CAN’T LOOK AWAY
The advent of FaceID, a feature that lets iPhone owners log into their devices using facial recognition, means it’s never been easier to unlock a smartphone — all you’ve gotta do is look at the camera. But the technology also makes it easier for police to access data stored on suspects’ phones, raising thorny new legal questions.
Take the case of Ohio resident Grant Michalski. Forbes reports that the FBI raided Michalski’s home in August, on suspicion that he’d sent and received child pornography. Then investigators forced Michalski to unlock his personal iPhone X using FaceID, allowing them to access his chats and photos.
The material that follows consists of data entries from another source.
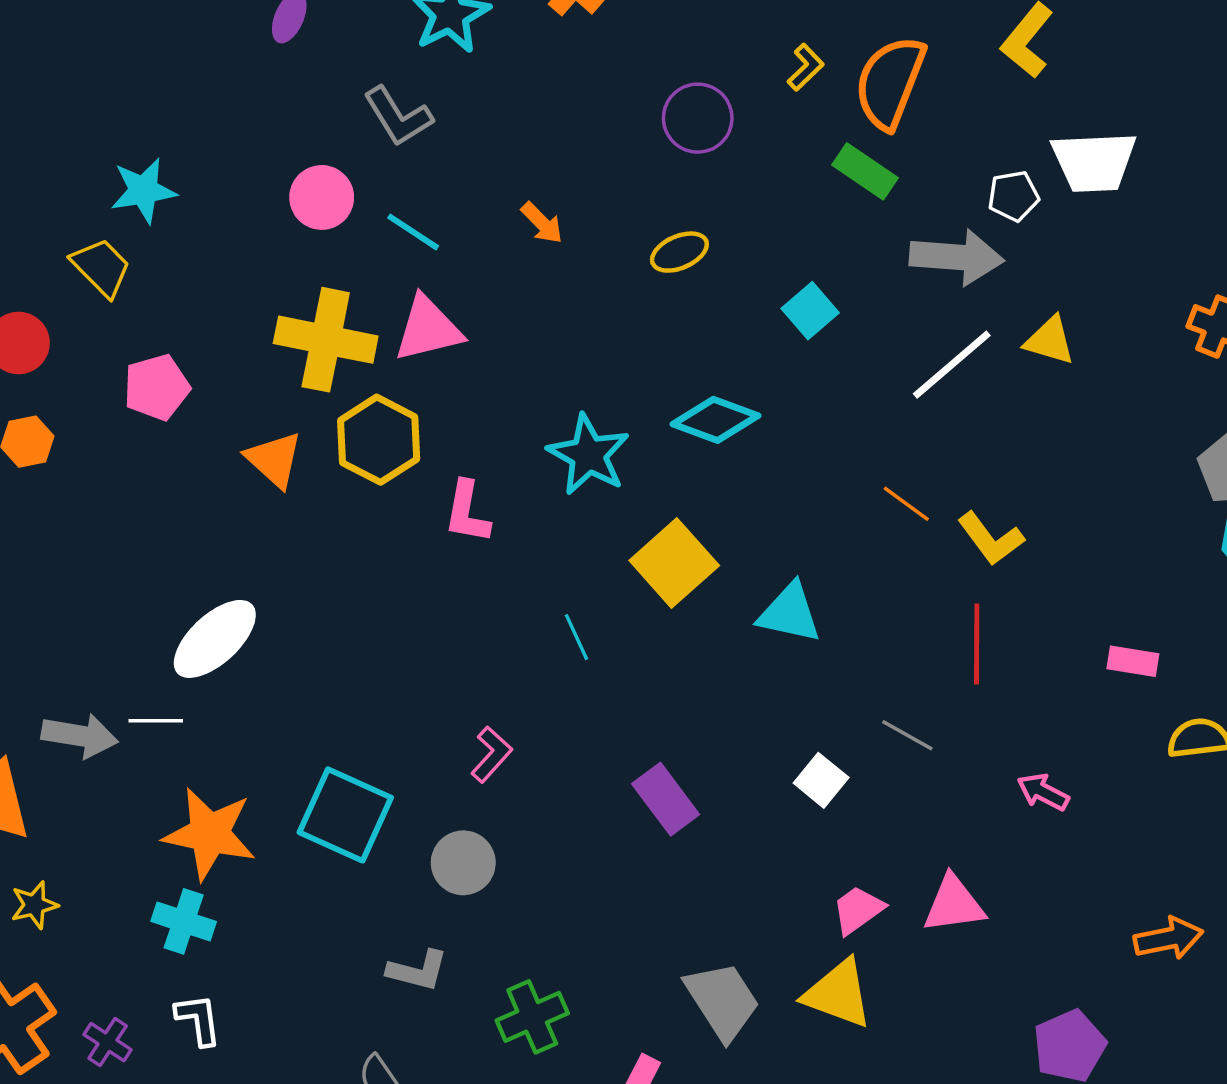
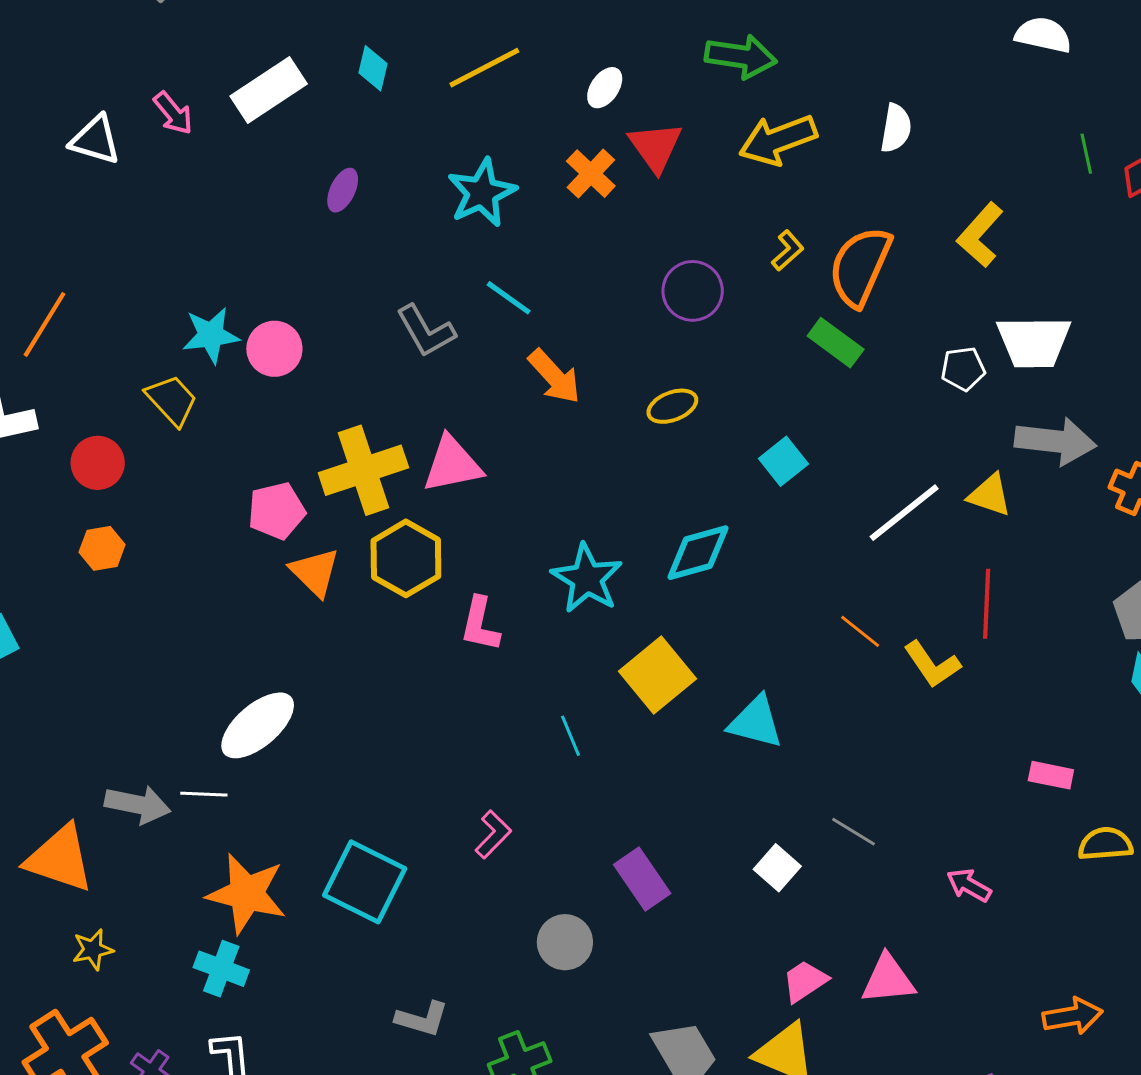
gray L-shape: (398, 116) -> (426, 331), moved
pink circle: (322, 197) -> (274, 349), moved
orange arrow: (542, 223) -> (554, 376), size x1.5
cyan line: (413, 232) -> (509, 298), moved
gray arrow: (957, 257) -> (1055, 441), moved
yellow cross: (326, 340) -> (363, 470), turned -32
pink pentagon: (157, 387) -> (277, 511), moved
cyan diamond: (716, 420) -> (698, 553), turned -38
red line: (977, 644) -> (987, 604), moved
gray circle: (463, 863) -> (565, 942), moved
It’s the first documented case of its kind.
The battle over whether law enforcement should be able to access suspects’ phones is hotly contested.
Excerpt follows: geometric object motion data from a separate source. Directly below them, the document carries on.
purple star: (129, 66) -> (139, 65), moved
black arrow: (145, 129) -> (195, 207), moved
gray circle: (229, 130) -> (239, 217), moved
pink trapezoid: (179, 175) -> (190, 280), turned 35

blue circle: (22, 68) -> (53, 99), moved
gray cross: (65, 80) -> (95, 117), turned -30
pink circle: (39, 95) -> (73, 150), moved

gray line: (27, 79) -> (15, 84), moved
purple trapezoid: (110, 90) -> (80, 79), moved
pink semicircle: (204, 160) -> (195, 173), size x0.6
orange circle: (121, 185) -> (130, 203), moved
In 2016, the FBI tried to get into the iPhone of one of the shooters who perpetrated the 2015 terrorist attack in San Bernardino, California. The attackers were killed in a shootout with police, but officials wanted information off the one suspect’s phone to find out if the couple had accomplices or had been planning further attacks. The phone was protected by a pass code that only allowed a limited number of login attempts. The FBI asked Apple for help, but the tech giant didn’t comply with requests.
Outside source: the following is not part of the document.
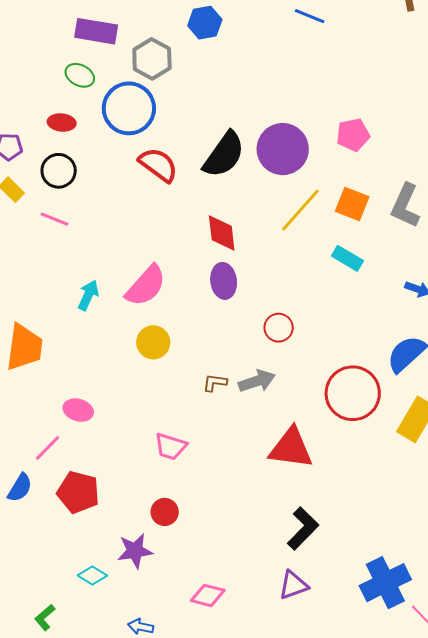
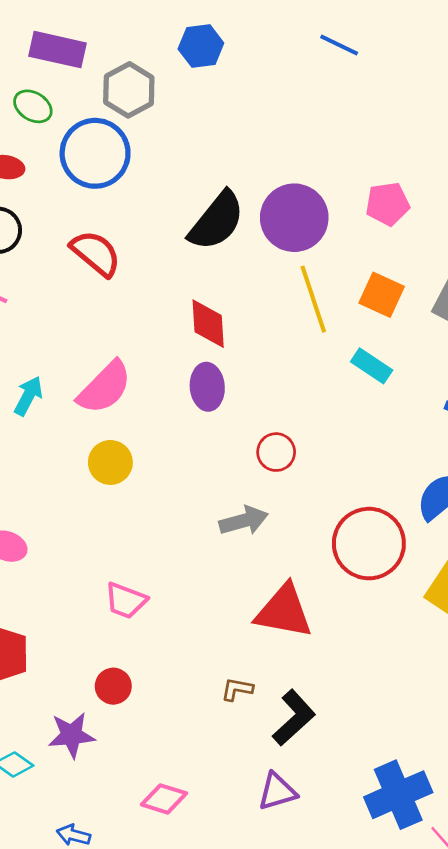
red semicircle: (158, 165) -> (96, 253), moved
yellow line: (300, 210) -> (313, 299), turned -63
brown L-shape: (215, 383) -> (237, 689), moved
Also in 2016, the FBI tried to access the iPhone of an alleged gang member in California. This time, prosecutors wanted the suspect to provide a fingerprint to unlock the iPhone using TouchID, which a Los Angeles judge granted. But the next year, a federal judge in Chicago rejected a request to force suspects to provide their fingerprints to unlock a personal device.
We use phones to store some of the most intimate details of our lives. It might seem like a good, legal plan to allow the FBI to force a child porn suspect like Michalski to give up his data. But what if that decision weakens rights for the rest of us?
One thing is for sure: this case is bound to rekindle that discussion.